YOUR INSTRUCTIONS. Each line below should be written out again without any change.

Saved entries
________________
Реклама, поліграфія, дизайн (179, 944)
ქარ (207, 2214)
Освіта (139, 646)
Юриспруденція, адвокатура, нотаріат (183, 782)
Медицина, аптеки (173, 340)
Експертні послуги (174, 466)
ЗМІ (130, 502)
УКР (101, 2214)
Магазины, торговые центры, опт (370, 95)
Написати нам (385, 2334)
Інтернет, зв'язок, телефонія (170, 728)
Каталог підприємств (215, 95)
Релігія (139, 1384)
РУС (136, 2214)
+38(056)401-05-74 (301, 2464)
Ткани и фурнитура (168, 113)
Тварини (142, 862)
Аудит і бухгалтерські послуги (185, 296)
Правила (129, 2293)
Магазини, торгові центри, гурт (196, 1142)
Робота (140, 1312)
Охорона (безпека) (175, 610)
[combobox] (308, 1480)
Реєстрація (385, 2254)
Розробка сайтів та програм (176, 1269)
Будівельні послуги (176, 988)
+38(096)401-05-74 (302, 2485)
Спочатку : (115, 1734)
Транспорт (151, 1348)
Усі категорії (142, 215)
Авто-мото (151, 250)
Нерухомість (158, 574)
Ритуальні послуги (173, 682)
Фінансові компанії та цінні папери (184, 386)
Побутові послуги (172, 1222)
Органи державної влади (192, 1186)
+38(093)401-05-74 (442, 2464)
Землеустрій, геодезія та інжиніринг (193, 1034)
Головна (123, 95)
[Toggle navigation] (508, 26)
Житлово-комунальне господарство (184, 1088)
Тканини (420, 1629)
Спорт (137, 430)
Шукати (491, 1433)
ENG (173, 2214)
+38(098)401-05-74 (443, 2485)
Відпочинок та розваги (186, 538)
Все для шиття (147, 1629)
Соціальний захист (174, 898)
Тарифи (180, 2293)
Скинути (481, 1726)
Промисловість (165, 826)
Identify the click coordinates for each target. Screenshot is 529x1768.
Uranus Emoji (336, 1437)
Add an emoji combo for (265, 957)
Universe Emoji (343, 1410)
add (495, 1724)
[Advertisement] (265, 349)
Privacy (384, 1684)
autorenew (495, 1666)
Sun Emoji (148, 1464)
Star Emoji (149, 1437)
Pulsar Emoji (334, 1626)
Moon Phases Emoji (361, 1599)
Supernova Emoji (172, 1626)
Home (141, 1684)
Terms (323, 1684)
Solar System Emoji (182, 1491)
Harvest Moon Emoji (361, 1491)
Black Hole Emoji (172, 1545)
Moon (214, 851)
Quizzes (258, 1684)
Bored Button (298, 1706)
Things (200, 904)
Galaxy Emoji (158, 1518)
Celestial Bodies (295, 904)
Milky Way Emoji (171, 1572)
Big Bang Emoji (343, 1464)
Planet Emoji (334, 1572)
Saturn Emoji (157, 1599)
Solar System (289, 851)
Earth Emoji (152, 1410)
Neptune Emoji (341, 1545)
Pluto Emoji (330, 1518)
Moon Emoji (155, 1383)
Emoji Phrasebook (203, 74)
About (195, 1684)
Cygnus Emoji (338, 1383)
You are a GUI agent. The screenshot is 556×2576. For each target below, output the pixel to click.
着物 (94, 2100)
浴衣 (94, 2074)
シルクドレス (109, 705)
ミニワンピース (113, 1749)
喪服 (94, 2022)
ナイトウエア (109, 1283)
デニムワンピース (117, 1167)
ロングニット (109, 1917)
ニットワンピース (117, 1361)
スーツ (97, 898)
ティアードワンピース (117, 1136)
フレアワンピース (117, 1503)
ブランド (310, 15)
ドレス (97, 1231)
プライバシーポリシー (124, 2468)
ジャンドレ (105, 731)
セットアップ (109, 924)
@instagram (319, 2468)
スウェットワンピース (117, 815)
________________
COMPLETED TASK.
Реклама, поліграфія, дизайн (179, 944)
ქარ (207, 2214)
Освіта (139, 646)
Юриспруденція, адвокатура, нотаріат (183, 782)
Медицина, аптеки (173, 340)
Експертні послуги (174, 466)
ЗМІ (130, 502)
УКР (101, 2214)
Магазины, торговые центры, опт (370, 95)
Написати нам (385, 2334)
Інтернет, зв'язок, телефонія (170, 728)
Каталог підприємств (215, 95)
Релігія (139, 1384)
РУС (136, 2214)
+38(056)401-05-74 (301, 2464)
Ткани и фурнитура (168, 113)
Тварини (142, 862)
Аудит і бухгалтерські послуги (185, 296)
Правила (129, 2293)
Магазини, торгові центри, гурт (196, 1142)
Робота (140, 1312)
Охорона (безпека) (175, 610)
[combobox] (308, 1480)
Реєстрація (385, 2254)
Розробка сайтів та програм (176, 1269)
Будівельні послуги (176, 988)
+38(096)401-05-74 (302, 2485)
Спочатку : (115, 1734)
Транспорт (151, 1348)
Усі категорії (142, 215)
Авто-мото (151, 250)
Нерухомість (158, 574)
Ритуальні послуги (173, 682)
Фінансові компанії та цінні папери (184, 386)
Побутові послуги (172, 1222)
Органи державної влади (192, 1186)
+38(093)401-05-74 (442, 2464)
Землеустрій, геодезія та інжиніринг (193, 1034)
Головна (123, 95)
[Toggle navigation] (508, 26)
Житлово-комунальне господарство (184, 1088)
Тканини (420, 1629)
Спорт (137, 430)
Шукати (491, 1433)
ENG (173, 2214)
+38(098)401-05-74 (443, 2485)
Відпочинок та розваги (186, 538)
Все для шиття (147, 1629)
Соціальний захист (174, 898)
Тарифи (180, 2293)
Скинути (481, 1726)
Промисловість (165, 826)
Identify the click coordinates for each target. Screenshot is 529x1768.
Uranus Emoji (336, 1437)
Add an emoji combo for (265, 957)
Universe Emoji (343, 1410)
add (495, 1724)
[Advertisement] (265, 349)
Privacy (384, 1684)
autorenew (495, 1666)
Sun Emoji (148, 1464)
Star Emoji (149, 1437)
Pulsar Emoji (334, 1626)
Moon Phases Emoji (361, 1599)
Supernova Emoji (172, 1626)
Home (141, 1684)
Terms (323, 1684)
Solar System Emoji (182, 1491)
Harvest Moon Emoji (361, 1491)
Black Hole Emoji (172, 1545)
Moon (214, 851)
Quizzes (258, 1684)
Bored Button (298, 1706)
Things (200, 904)
Galaxy Emoji (158, 1518)
Celestial Bodies (295, 904)
Milky Way Emoji (171, 1572)
Big Bang Emoji (343, 1464)
Planet Emoji (334, 1572)
Saturn Emoji (157, 1599)
Solar System (289, 851)
Earth Emoji (152, 1410)
Neptune Emoji (341, 1545)
Pluto Emoji (330, 1518)
Moon Emoji (155, 1383)
Emoji Phrasebook (203, 74)
About (195, 1684)
Cygnus Emoji (338, 1383)
You are a GUI agent. The screenshot is 556×2576. For each target below, output the pixel to click.
着物 (94, 2100)
浴衣 (94, 2074)
シルクドレス (109, 705)
ミニワンピース (113, 1749)
喪服 (94, 2022)
ナイトウエア (109, 1283)
デニムワンピース (117, 1167)
ロングニット (109, 1917)
ニットワンピース (117, 1361)
スーツ (97, 898)
ティアードワンピース (117, 1136)
フレアワンピース (117, 1503)
ブランド (310, 15)
ドレス (97, 1231)
プライバシーポリシー (124, 2468)
ジャンドレ (105, 731)
セットアップ (109, 924)
@instagram (319, 2468)
スウェットワンピース (117, 815)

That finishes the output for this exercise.